Ryan has been walking a lot! He has taken up to 13 steps at a time! We are so excited for him and it's so cute.

Friday, November 14, 2008

It's Friday!

And I have seriously wasted this week.

Maybe it's that we are all sick.

Maybe it's the weather (although it has been okay this week!)

I have just had no motivation, have been full of worry about the kids with their colds. What am I thankful for? Nik has driven at UPS all week, and is feeling more and more comfortable with the job and it will result in a good paycheck next week!

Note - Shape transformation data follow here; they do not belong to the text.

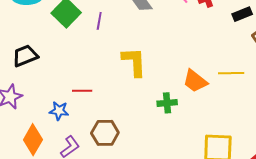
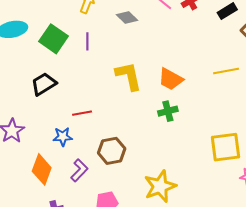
black trapezoid: (25, 56) -> (44, 84), moved
orange trapezoid: (195, 81) -> (171, 79), moved

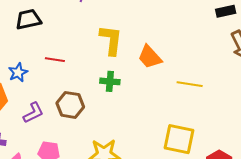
yellow line: (226, 71) -> (190, 84), moved
green cross: (168, 111) -> (110, 81), moved
blue star: (63, 137) -> (18, 72), moved, turned 30

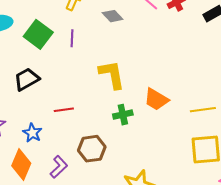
orange trapezoid: (150, 57) -> (156, 99), moved
yellow line: (190, 84) -> (203, 110), moved

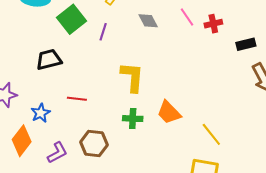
yellow line: (203, 110) -> (211, 134), turned 45

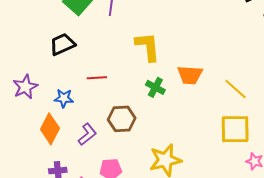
orange trapezoid: (169, 112) -> (190, 75), turned -32
blue star: (41, 113) -> (64, 98), turned -30
green cross: (133, 119) -> (155, 87), turned 36

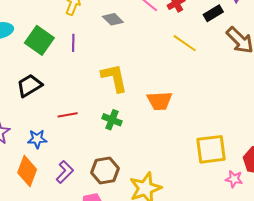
green cross: (155, 87) -> (112, 120), moved
yellow line: (235, 89) -> (185, 43), moved
brown hexagon: (122, 119) -> (105, 171), moved

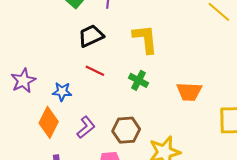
black trapezoid: (29, 86) -> (91, 36), moved
orange trapezoid: (160, 101) -> (189, 92), moved
red line: (68, 115) -> (95, 71), turned 30

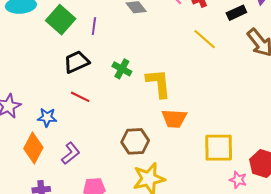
yellow L-shape: (145, 39) -> (159, 83), moved
green cross: (138, 80) -> (122, 69), moved
brown hexagon: (126, 130) -> (135, 141), moved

So my laundry is waiting, along with a dirty highchair and dishes from last night. Alex is still sleeping, thank God because her little body needs that! I really and truly hope our winter is not like this health-wise. Lord, it would be good if this was it. These 2 colds/coughs have been enough. I think the kids are just passing it back and forth so it is taking them so long to get over it. And I am really praying that we don't have to go back to the Dr's office and I'm also really praying that this is still viral. I don't think another round of abx would be a good thing for them. I'm having a lot of anxiety about them being sick. I don't know why...they aren't that sick...no fevers except a little one for Alex a few days ago---everytime someone has a little coughing spell it strikes anxiety in me. Maybe because I've just been waiting for them to get better and everytime they wake up coughing I realize no today is not the day they are going to get better.

I know this is a whiny post but I am in that kind of mood, trying to turn it around today!

But you would really never know she is sick...(and she didn't cough up a lung this morning, so my hopes are high!)

Friday, November 7, 2008

11 Months Old!

My sweet little boy turns 11 months old today, and I feel as though I am going to lose it this morning. For some reason, 11 months seems a lot older than 10 months. Ryan may be our last baby and I just can't stand to see him get any older. (Now I am really crying as I type this.) He is such a loving little guy, craving attention and kisses. I always thought he'd start getting too busy to nurse because he's so active but definitely not the truth! This one may be very hard to wean from nursing when we decide it's time! It's so cliche to say...but where did the time go? I still so vividly remember his birth, our sweet time in the hospital together. Now he's my big boy playing by himself in the livingroom about to fall head first in the kids' big toy bin.